Keira Williams, a lecturer in Coastal Carolina University's Women's and Gender Studies and Honors Programs presents "Susan Smith and the Mommy Myth: Infanticide and the Politics of Gender" on Monday, March. 4, at 4:30 p.m. in the James J. Johnson Auditorium. Williams will also host a 30-minute Q&A session following the discussion. The public is invited to this free event.
William's first book, "Gendered Politics in the Modern South," will form the focus of this event by looking at the cultural and political meanings of gender and crime throughout American history.

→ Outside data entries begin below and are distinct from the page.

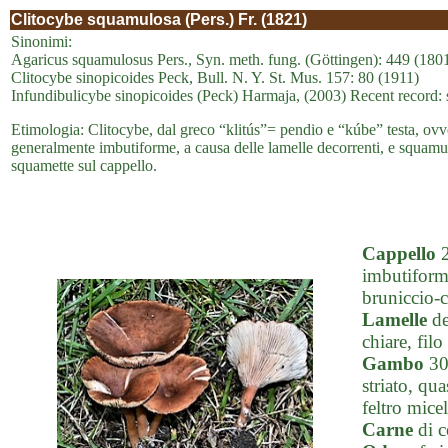
Clitocybe squamulosa (Pers.) Fr. (1821)
Sinonimi:
Agaricus squamulosus Pers., Syn. meth. fung. (Göttingen): 449 (180
Clitocybe sinopicoides Peck, Bull. N. Y. St. Mus. 157: 80 (1911)
Infundibulicybe sinopicoides (Peck) Harmaja, (2003) Recent record: 
Etimologia: Clitocybe, dal greco “klitús”= pendio e “kúbe” testa, ovver
generalmente imbutiforme, a causa delle lamelle decorrenti, e squamu
squamette sul cappello.
Cappello
2
imbutiforme
bruniccio-c
Lamelle
de
chiare, filo
Gambo
30-
striato, qu
feltro micel
Carne
di c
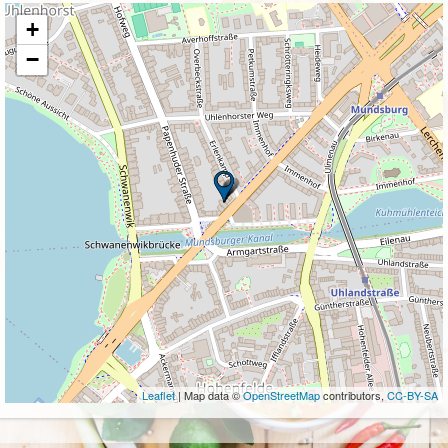
+
−
Leaflet
| Map data ©
OpenStreetMap
contributors,
CC-BY-SA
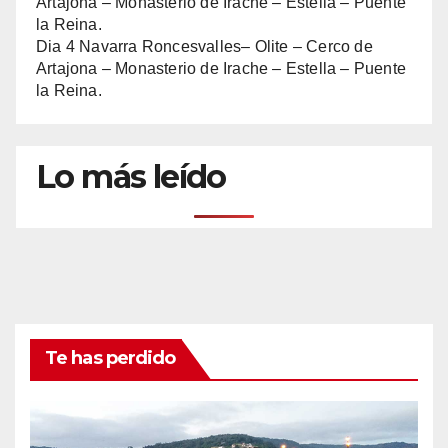
Dia 4 Navarra Roncesvalles– Olite – Cerco de
Artajona – Monasterio de Irache – Estella – Puente
la Reina.
Lo más leído
Te has perdido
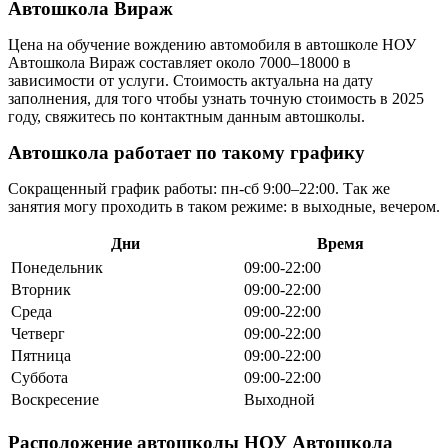
Автошкола Вираж
Цена на обучение вождению автомобиля в автошколе НОУ
Автошкола Вираж составляет около 7000–18000 в
зависимости от услуги. Стоимость актуальна на дату
заполнения, для того чтобы узнать точную стоимость в 2025
году, свяжитесь по контактным данным автошколы.
Автошкола работает по такому графику
Сокращенный график работы: пн-сб 9:00–22:00. Так же
занятия могу проходить в таком режиме: в выходные, вечером.
Дни
Время
Понедельник
09:00-22:00
Вторник
09:00-22:00
Среда
09:00-22:00
Четверг
09:00-22:00
Пятница
09:00-22:00
Суббота
09:00-22:00
Воскресение
Выходной
Расположение автошколы НОУ Автошкола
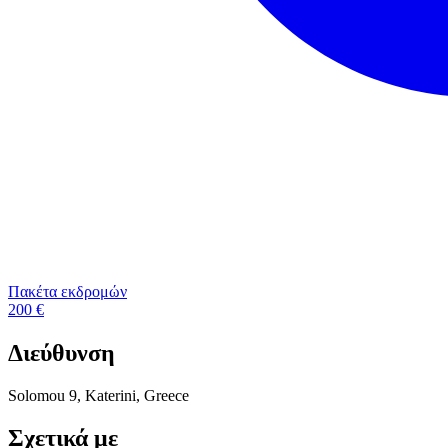
Πακέτα εκδρομών
200 €
Διεύθυνση
Solomou 9, Katerini, Greece
Σχετικά με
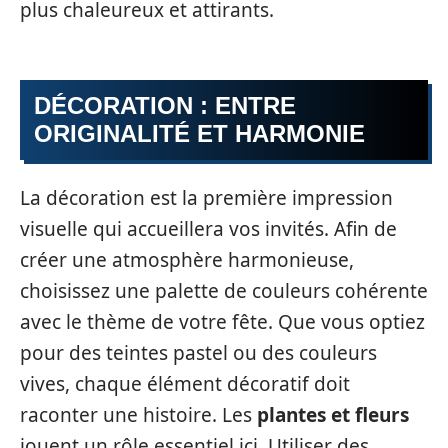
plus chaleureux et attirants.
DÉCORATION : ENTRE
ORIGINALITÉ ET HARMONIE
La décoration est la première impression
visuelle qui accueillera vos invités. Afin de
créer une atmosphère harmonieuse,
choisissez une palette de couleurs cohérente
avec le thème de votre fête. Que vous optiez
pour des teintes pastel ou des couleurs
vives, chaque élément décoratif doit
raconter une histoire. Les
plantes et fleurs
jouent un rôle essentiel ici. Utiliser des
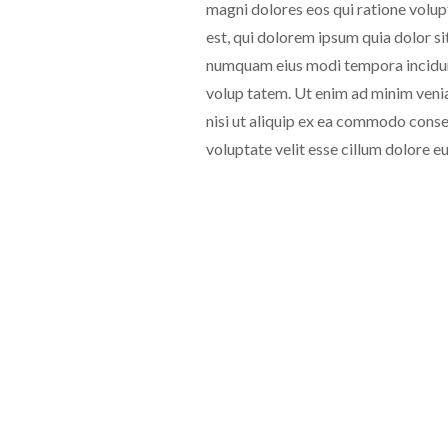
magni dolores eos qui ratione volu
est, qui dolorem ipsum quia dolor sit
numquam eius modi tempora incidun
volup tatem. Ut enim ad minim venia
nisi ut aliquip ex ea commodo conseq
voluptate velit esse cillum dolore eu
„Lorem modi tempor
dolore magnam modite
dolor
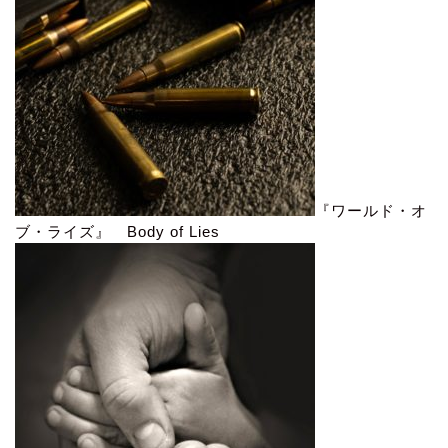
『ワールド・オ
ブ・ライズ』 Body of Lies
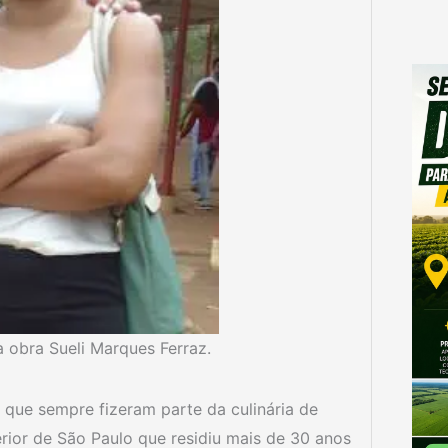
a obra Sueli Marques Ferraz.
s que sempre fizeram parte da culinária de
ior de São Paulo que residiu mais de 30 anos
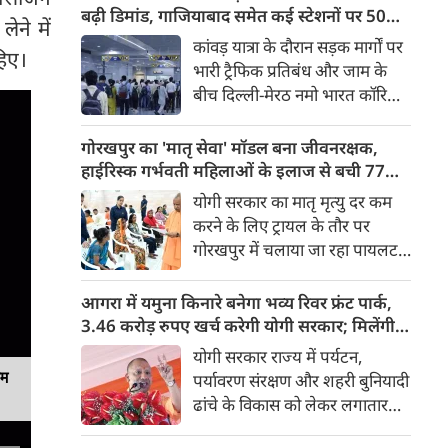
किया। रक्षा मंत्रालय के मुताबिक, यह
बढ़ी डिमांड, गाजियाबाद समेत कई स्टेशनों पर 50%
ेने में
परीक्षण स्ट्रैटेजिक फोर्सेज कमांड
तक बढ़ी यात्रियों की संख्या
कांवड़ यात्रा के दौरान सड़क मार्गों पर
हिए।
(SFC) और रक्षा अनुसंधान एवं
भारी ट्रैफिक प्रतिबंध और जाम के
विकास संगठन (DRDO) की ओर से
बीच दिल्ली-मेरठ नमो भारत कॉरिडोर
किया गया।
लाखों यात्रियों के लिए सबसे भरोसेमंद
परिवहन विकल्प बनकर उभरा है।
गोरखपुर का 'मातृ सेवा' मॉडल बना जीवनरक्षक,
तेज़, समयबद्ध और आरामदायक
हाईरिस्क गर्भवती महिलाओं के इलाज से बची 77
सफर के चलते कॉरिडोर के कई
जिंदगियां
योगी सरकार का मातृ मृत्यु दर कम
स्टेशनों पर यात्रियों की संख्या में 40
करने के लिए ट्रायल के तौर पर
से 50 प्रतिशत तक बढ़ गई है।
गोरखपुर में चलाया जा रहा पायलट
प्रोजेक्ट पूरे प्रदेश के लिए नजीर
बनकर उभरा है। मुख्यमंत्री योगी
आगरा में यमुना किनारे बनेगा भव्य रिवर फ्रंट पार्क,
आदित्यनाथ के निर्देश पर पायलट
3.46 करोड़ रुपए खर्च करेगी योगी सरकार; मिलेंगी ये
प्रोजेक्ट ‘मातृ सेवा’ का लक्ष्य हाई
खास सुविधाएं
योगी सरकार राज्य में पर्यटन,
रिस्क गर्भवती केसों को तुरंत बड़े
यम
पर्यावरण संरक्षण और शहरी बुनियादी
अस्पतालों में रेफर कर बचाना है।
ढांचे के विकास को लेकर लगातार
ऐतिहासिक कदम उठा रही है। इसी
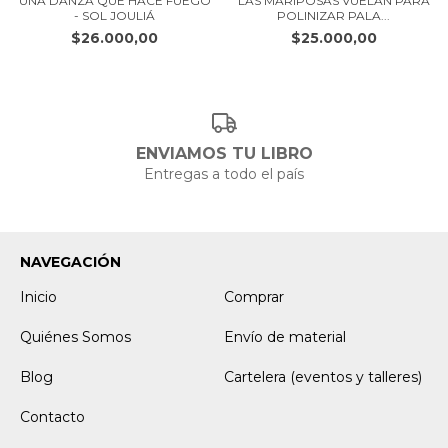
UNA DANZA QUE HACE FUEGO
LAS MARIPOSAS VUELAN PARA
- SOL JOULIÁ
POLINIZAR PALA...
$26.000,00
$25.000,00
ENVIAMOS TU LIBRO
Entregas a todo el país
NAVEGACIÓN
Inicio
Comprar
Quiénes Somos
Envío de material
Blog
Cartelera (eventos y talleres)
Contacto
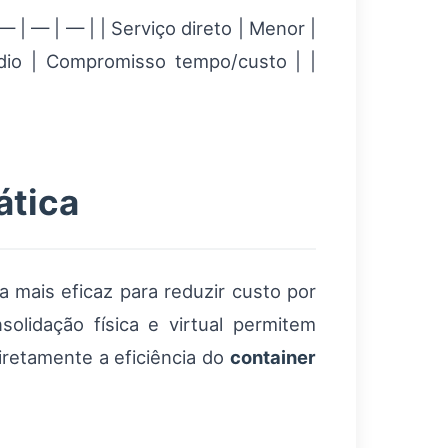
— | — | — | | Serviço direto | Menor |
édio | Compromisso tempo/custo | |
ática
 mais eficaz para reduzir custo por
lidação física e virtual permitem
iretamente a eficiência do
container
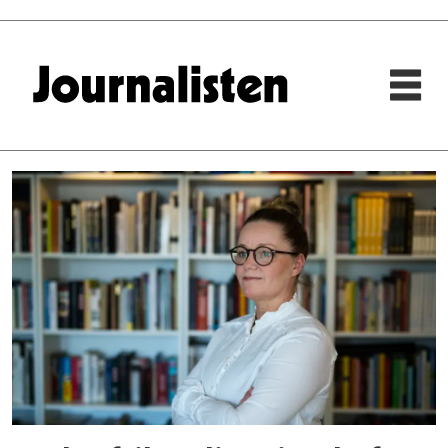
Tag:
utenfor
allfarvei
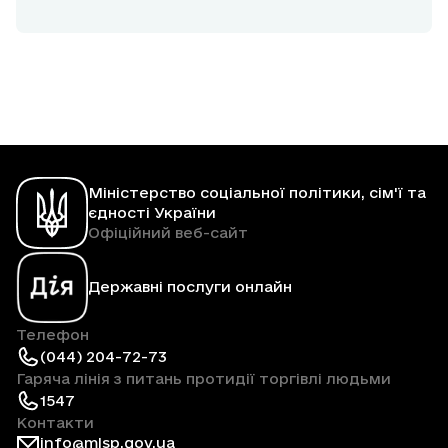
Маріуполя розповіла про участь у програмі
«єОселя»
Міністерство соціальної політики, сім'ї та
єдності України
Офіційний веб-сайт
Державні послуги онлайн
Телефон
(044) 204-72-73
Гаряча лінія з питань протидії торгівлі людьми
1547
Контакти
info@mlsp.gov.ua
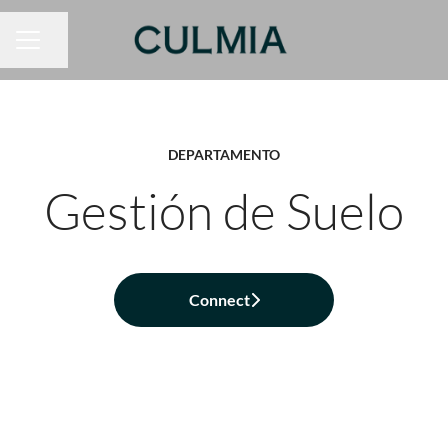
Compartir página
MENÚ DE EMPLEO
DEPARTAMENTO
Gestión de Suelo
Connect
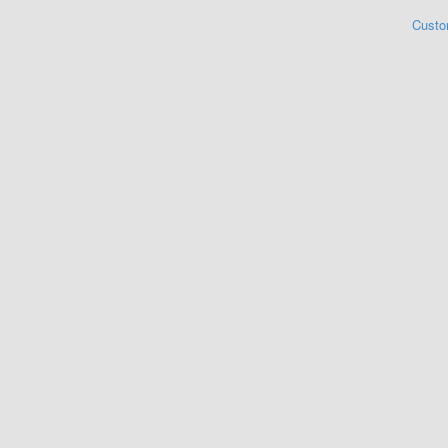
Custo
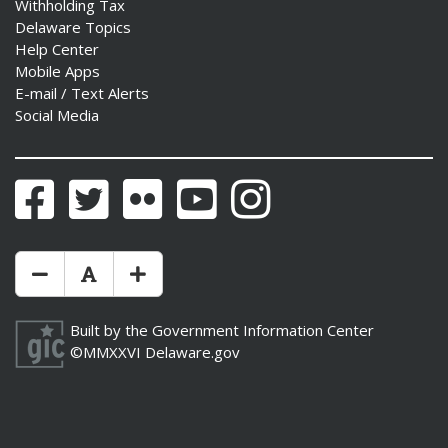
Withholding Tax
Delaware Topics
Help Center
Mobile Apps
E-mail / Text Alerts
Social Media
Facebook
Twitter
Flickr
YouTube
Instagram
Make Text Size Smaler
Reset Text Size
Make Text Size Bigger
Built by the
Government Information Center
©MMXXVI
Delaware.gov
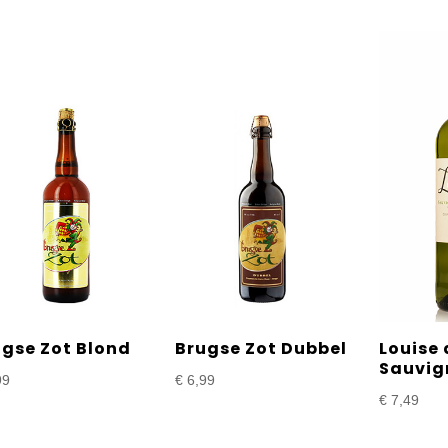
ugse Zot Blond
Brugse Zot Dubbel
Louise 
Sauvig
99
€
6,99
€
7,49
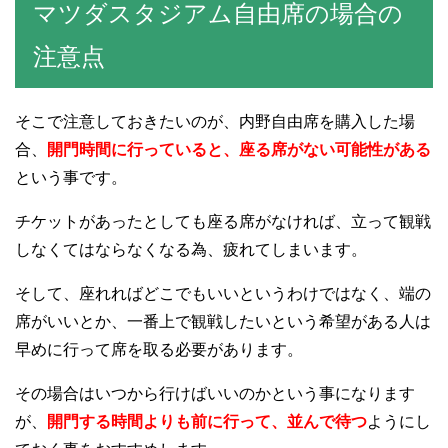
マツダスタジアム自由席の場合の
注意点
そこで注意しておきたいのが、内野自由席を購入した場
合、
開門時間に行っていると、座る席がない可能性がある
という事です。
チケットがあったとしても座る席がなければ、立って観戦
しなくてはならなくなる為、疲れてしまいます。
そして、座れればどこでもいいというわけではなく、端の
席がいいとか、一番上で観戦したいという希望がある人は
早めに行って席を取る必要があります。
その場合はいつから行けばいいのかという事になります
が、
開門する時間よりも前に行って、並んで待つ
ようにし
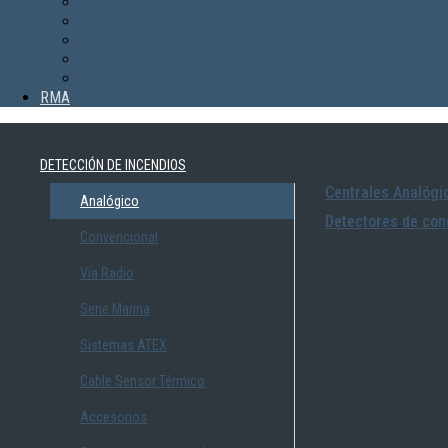
SEWOSY
TECNIDRO
TELETEK
TEKNIM
TVT
RMA
DETECCIÓN DE INCENDIOS
Centrales Analógi
Analógico
Detectores de con
Convencional
Vía Radio
Serie Marina
Sistemas ATEX
Cable Sensor Térmico
Accesorios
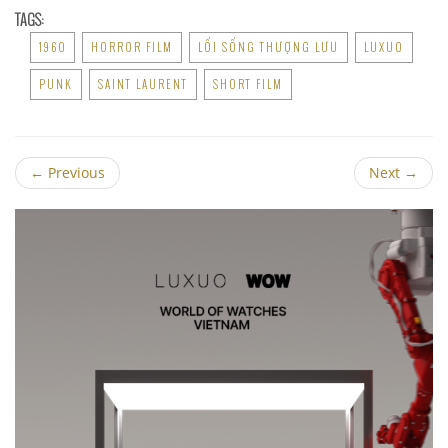
TAGS:
1960
HORROR FILM
LỐI SỐNG THƯỢNG LƯU
LUXUO
PUNK
SAINT LAURENT
SHORT FILM
←
Previous
Next
→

"I'll focus on the idealization of motherhood in the 1990s and how representations of motherhood determined the initial reactions to the Susan Smith infanticide case of 1994," says Williams.
Susan Smith of Union, S.C., captured the world's attention when she reported her two young sons kidnapped by an African-American male carjacker on Oct. 25, 1994. She made more headlines on Nov. 9 by confessing to their murder by rolling her car, with the boys strapped safely in their car seats, into a local lake. Smith's story became national news, trumping even the O.J. Simpson case, for the better part of a year.
Legal experts, psychiatrists, politicians and journalists speculated widely about what could drive a mother to commit this most heinous crime. Williams places the Smith case within the historical context of the changing politics of gender at the end of the 20th century.